音楽の本場への移住と結婚。音楽活動もうまく転がっていました。モーツァルトにとってもっともよい時期だったと言っていいでしょう。精神的にも、物質的にも満たされたそれなりに幸せな暮らしは、彼が30歳頃まで続きますが、やがてモーツァルトの生活に暗い影が押し寄せるのです。
突然の死
モーツァルトに押し寄せた暗い影。それは家庭の経済の悪化でした。モーツァルト家は夫婦揃って金銭の管理が苦手で、無茶な浪費ばかりしていたとも伝えられます。モーツァルトの人気が徐々に落ち込んでいたことも経済の悪化に追い討ちをかけました。人気が落ちれば危機に陥る。今も昔も変わらない、人気商売の悲しさ、フリーランスの宿命とでも言えばよいでしょうか。とは言え、モーツァルト自身は相変わらず旺盛に作曲を行い、音楽活動を行っていました。モーツァルト作曲のオペラがいくつも上演されましたし、自らもドイツへの演奏旅行を行ったりして経済的な立ち直りをめざしました。しかしそれはいずれも不首尾でした。
やがてモーツァルトは急激に体調を悪化させ、ほとんど急死と言っていいくらいあっという間にこの世を去りました。35年の生涯でした。死因は今もさまざまな説がありますが、幼年期の旅生活から持病となったリューマチ熱によるとするのが一般的です。その遺体はウィーンの共同墓地に寂しく埋葬されたと伝えられています。その正確な位置は今もはっきりしていません。
天才らしい天才
モーツァルトの作品はその後しばらく、注目されることはありませんでした。その凄さがヨーロッパ全域に広まるのは彼の没後数十年も経ってのことです。
日本でクラシックと言えばベートーベンの「運命」「歓喜の歌」が圧倒的な知名度を誇ります。モーツァルトと言えば…と問われれば、言葉に詰まる人も多いのではないでしょうか。しかし、実際に彼のメロディを聴けば、誰もが「聴いたことがある」と思うはずです。それくらいモーツァルトの音楽は、実は今も親しまれています。
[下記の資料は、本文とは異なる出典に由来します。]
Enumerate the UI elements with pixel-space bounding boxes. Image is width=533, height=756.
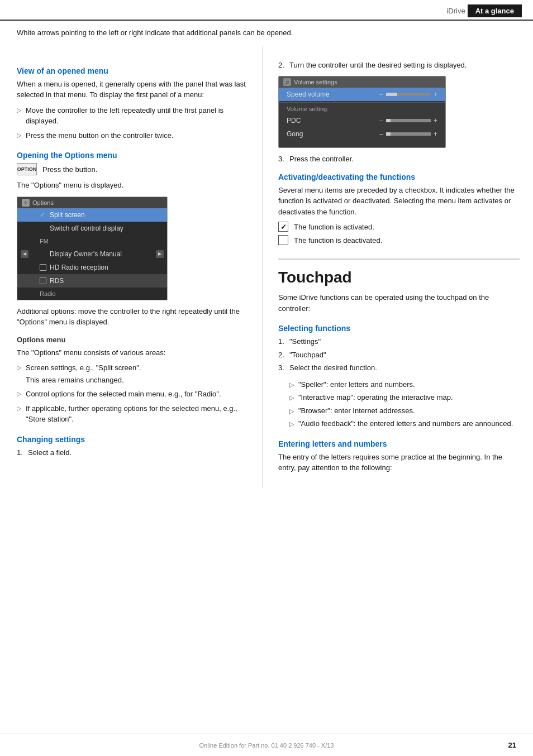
page-header: iDrive At a glance <box>0 0 533 21</box>
vol-row-speed-volume: Speed volume – + <box>279 88 445 101</box>
activating-body: Several menu items are preceded by a che… <box>278 185 520 218</box>
options-bullet-2: ▷ Control options for the selected main … <box>17 389 249 400</box>
checkbox-deactivated-icon <box>278 235 288 245</box>
vol-bar-speed <box>386 93 431 96</box>
section-activating-heading: Activating/deactivating the functions <box>278 173 520 181</box>
bullet-tri: ▷ <box>17 389 21 399</box>
sub-bullet-4: ▷ "Audio feedback": the entered letters … <box>289 418 520 429</box>
deactivated-label: The function is deactivated. <box>294 236 382 245</box>
intro-text: White arrows pointing to the left or rig… <box>17 27 516 39</box>
sub-tri: ▷ <box>289 419 294 429</box>
section-opening-options-heading: Opening the Options menu <box>17 151 249 160</box>
vol-title-label: Volume settings <box>294 79 337 85</box>
entering-letters-body: The entry of the letters requires some p… <box>278 452 520 473</box>
view-opened-menu-body: When a menu is opened, it generally open… <box>17 79 249 101</box>
footer-text: Online Edition for Part no. 01 40 2 926 … <box>199 742 334 749</box>
press-btn-row: OPTION Press the button. <box>17 163 249 175</box>
menu-title-bar: ✧ Options <box>17 197 167 208</box>
option-button-image: OPTION <box>17 163 37 175</box>
page-footer: Online Edition for Part no. 01 40 2 926 … <box>0 734 533 756</box>
sel-step-2: 2. "Touchpad" <box>278 350 520 361</box>
options-menu-screenshot: ✧ Options ◀ ▶ ✓ Split screen Switch off … <box>17 197 168 300</box>
menu-arrow-left: ◀ <box>21 250 28 258</box>
step-3: 3. Press the controller. <box>278 154 520 165</box>
bullet-triangle: ▷ <box>17 131 21 140</box>
options-bullet-3: ▷ If applicable, further operating optio… <box>17 403 249 425</box>
bullet-triangle: ▷ <box>17 106 21 115</box>
sel-step-1: 1. "Settings" <box>278 336 520 347</box>
sub-bullet-1: ▷ "Speller": enter letters and numbers. <box>289 379 520 390</box>
menu-item-rds: RDS <box>17 274 167 288</box>
step-1: 1. Select a field. <box>17 447 249 458</box>
sub-tri: ▷ <box>289 380 294 390</box>
main-content: View of an opened menu When a menu is op… <box>0 46 533 488</box>
menu-item-radio: Radio <box>17 288 167 300</box>
step-2: 2. Turn the controller until the desired… <box>278 60 520 71</box>
bullet-item: ▷ Press the menu button on the controlle… <box>17 130 249 141</box>
menu-title-icon: ✧ <box>22 199 30 207</box>
checkbox-rds <box>40 277 46 284</box>
menu-item-hd-radio: HD Radio reception <box>17 261 167 274</box>
menu-arrow-right: ▶ <box>156 250 164 258</box>
left-column: View of an opened menu When a menu is op… <box>0 46 263 488</box>
vol-bar-gong <box>386 132 431 136</box>
volume-screenshot: ♬ Volume settings Speed volume – + Volum… <box>278 76 446 148</box>
vol-row-gong: Gong – + <box>279 127 445 141</box>
checkmark-checked: ✓ <box>40 212 46 218</box>
vol-title-bar: ♬ Volume settings <box>279 76 445 88</box>
press-text: Press the button. <box>42 165 97 174</box>
sub-bullet-2: ▷ "Interactive map": operating the inter… <box>289 392 520 403</box>
right-column: 2. Turn the controller until the desired… <box>263 46 533 488</box>
section-options-menu-heading: Options menu <box>17 336 249 344</box>
bullet-tri: ▷ <box>17 363 21 372</box>
section-entering-letters-heading: Entering letters and numbers <box>278 439 520 448</box>
vol-bottom-space <box>279 141 445 147</box>
options-menu-body: The "Options" menu consists of various a… <box>17 347 249 358</box>
brand-label: iDrive <box>446 7 465 15</box>
options-bullet-1: ▷ Screen settings, e.g., "Split screen".… <box>17 362 249 385</box>
bullet-item: ▷ Move the controller to the left repeat… <box>17 105 249 127</box>
section-selecting-functions-heading: Selecting functions <box>278 324 520 333</box>
options-menu-bullets: ▷ Screen settings, e.g., "Split screen".… <box>17 362 249 425</box>
menu-item-switch-off: Switch off control display <box>17 222 167 235</box>
step2-list: 2. Turn the controller until the desired… <box>278 60 520 71</box>
touchpad-body: Some iDrive functions can be operated us… <box>278 292 520 314</box>
step3-list: 3. Press the controller. <box>278 154 520 165</box>
menu-item-fm: FM <box>17 235 167 247</box>
sub-tri: ▷ <box>289 406 294 416</box>
sel-step-3: 3. Select the desired function. <box>278 362 520 374</box>
menu-displayed-text: The "Options" menu is displayed. <box>17 180 249 191</box>
view-opened-menu-bullets: ▷ Move the controller to the left repeat… <box>17 105 249 141</box>
additional-options-text: Additional options: move the controller … <box>17 306 249 328</box>
touchpad-heading: Touchpad <box>278 259 520 286</box>
menu-item-split-screen: ✓ Split screen <box>17 208 167 222</box>
checkbox-activated-icon: ✓ <box>278 222 288 232</box>
sub-tri: ▷ <box>289 393 294 403</box>
bullet-tri: ▷ <box>17 404 21 413</box>
menu-title-label: Options <box>32 199 54 206</box>
tab-at-a-glance: At a glance <box>468 4 522 17</box>
checkbox-hd-radio <box>40 264 46 271</box>
vol-divider <box>279 102 445 103</box>
sub-bullet-3: ▷ "Browser": enter Internet addresses. <box>289 405 520 417</box>
func-activated-row: ✓ The function is activated. <box>278 222 520 232</box>
page-number: 21 <box>508 741 516 749</box>
vol-bar-pdc <box>386 119 431 122</box>
section-view-opened-menu-heading: View of an opened menu <box>17 66 249 75</box>
vol-title-icon: ♬ <box>283 78 291 86</box>
menu-item-display-manual: Display Owner's Manual <box>17 247 167 261</box>
changing-settings-steps: 1. Select a field. <box>17 447 249 458</box>
func-deactivated-row: The function is deactivated. <box>278 235 520 245</box>
section-changing-settings-heading: Changing settings <box>17 435 249 444</box>
vol-row-pdc: PDC – + <box>279 114 445 127</box>
activated-label: The function is activated. <box>294 223 374 231</box>
vol-section-label: Volume setting: <box>279 104 445 114</box>
selecting-steps-list: 1. "Settings" 2. "Touchpad" 3. Select th… <box>278 336 520 374</box>
selecting-sub-bullets: ▷ "Speller": enter letters and numbers. … <box>289 379 520 429</box>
モーツァルトの人生を俯瞰してみると、どうも「冴えない」人生だったという印象がぬぐえません。しかしモーツァルトの音楽は、一度は忘れ去られても、見事に復活しました。音楽史上有数の、もしかしたら最高の音楽家だったという評価も定着しています。天国のモーツァルトがどう考えているかは分かりませんが、どうしようもなく天才らしい人物だった。そんな気がしてなりません。